The tax increase list covers most of China's chemical fibers, yarns, fabrics, carpets, industrial textiles, clothing and home textiles. According to customs data, China's total export of textile and apparel products to the United States each year is about $ 50 billion.


Trade barriers have directly caused a significant decline in China's exports of textiles and apparel to the United States. Among them, the decline in chemical fiber long and short yarns is rapid, and has a strong replaceability. The export of yarn to the United States is relatively optimistic. With the increase of tariffs, the export of textiles will face greater difficulties, and the export pressure of apparel and home textile products will become more prominent in 2020.


From the data of China's major export markets, according to customs statistics, from January to June 2019, China's cumulative exports of clothing and clothing accessories fell in volume and price, with an export value of 66.574 billion US dollars, a year-on-year decrease of 4.7%, and the number of clothing exports was 14.132 100 million pieces, a year-on-year decrease of 1.0%, and the average unit price of apparel exports was 3.64 US dollars / piece, a year-on-year decrease of 4.7%. Trade friction is one of the reasons for the slowdown of China's export growth, but it is not the cause of weiyi. It also includes factors such as the slowdown of global economic growth and the adjustment of the layout of the international textile supply chain. .


In addition, with the changes in the external situation and the expansion of the industry itself, the development of China's textile industry has already entered a period of slowing overall growth and deep adjustment. The current development rate is within reasonable expectations. This is the development and structure of the textile industry. Adjustment is inevitable, so it cannot be said that tariff increase is the core factor for the slowdown of the industry growth. On the contrary, tariff increase has accelerated the transformation and upgrading of the industry. In the future, the key areas of direct participation in international market competition will gradually shift from clothing to fabrics, fibers and other mid- and upstream products in the industrial chain.


Today, good news comes from the trading environment, or the tension in the textile situation has eased, and periodic orders or market information have been restored. However, there are still many uncertain factors, and we must be alert to the changing and changing trade situation.


2. Textile chemical fiber market under the boom cycle: undergoing in-depth adjustment of overcapacity


Since this year, the entire industrial chain, including PX, PTA, polyester, and weaving, is experiencing overcapacity, and the market will adjust deeply in this haze.

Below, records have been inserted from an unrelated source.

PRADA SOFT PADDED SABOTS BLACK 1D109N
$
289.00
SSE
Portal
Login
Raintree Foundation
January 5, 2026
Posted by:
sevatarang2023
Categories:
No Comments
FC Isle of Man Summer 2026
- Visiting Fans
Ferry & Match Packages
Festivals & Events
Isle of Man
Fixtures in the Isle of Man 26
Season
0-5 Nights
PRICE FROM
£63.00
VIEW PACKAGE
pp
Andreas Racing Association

Beginning in 2017, while the number of water jet loom of traditional textile clusters in the Yangtze River Delta has plummeted, the water jet loom of emerging textile clusters in Anhui, Subei, Hubei, Jiangxi and other regions has experienced a blowout situation. Enterprises that originally had 100 or 200 looms in the Jiangsu and Zhejiang regions became 300 or 500 after they moved out. The overall number of water jet looms has not decreased, but has increased.


The emerging water jet loom is not homogenous and the products produced are more homogeneous, which has caused a surplus of conventional products on the market. In fact, after investigation, it was found that in addition to the water jet loom, the production capacity of warp knitting machines and air jet looms also had a surplus of varying degrees in the past two years. According to statistics, this year, when the market is not optimistic, there will be 120,000 looms launched everywhere. At the same time, the shrinking of the consumer end of clothing has directly led to extremely high product inventory.

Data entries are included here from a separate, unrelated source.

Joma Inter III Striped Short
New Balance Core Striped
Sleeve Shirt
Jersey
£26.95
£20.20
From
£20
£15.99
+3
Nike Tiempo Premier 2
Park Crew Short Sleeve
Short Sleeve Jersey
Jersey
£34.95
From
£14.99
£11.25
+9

Similarly, the haze of overcapacity also appeared in polyester raw materials. Next, the domestic PX capacity expanded wildly, and the domestic PX supply further increased. It is also the peak period for the domestic PTA industry to start production, and the overall oversupply is expected to increase.


Of course, when trade is good for capacity expansion, whether the market can change the previous decline still requires everyone's efforts. I hope that the owners of textile and chemical fiber can spend it with a smile in the future!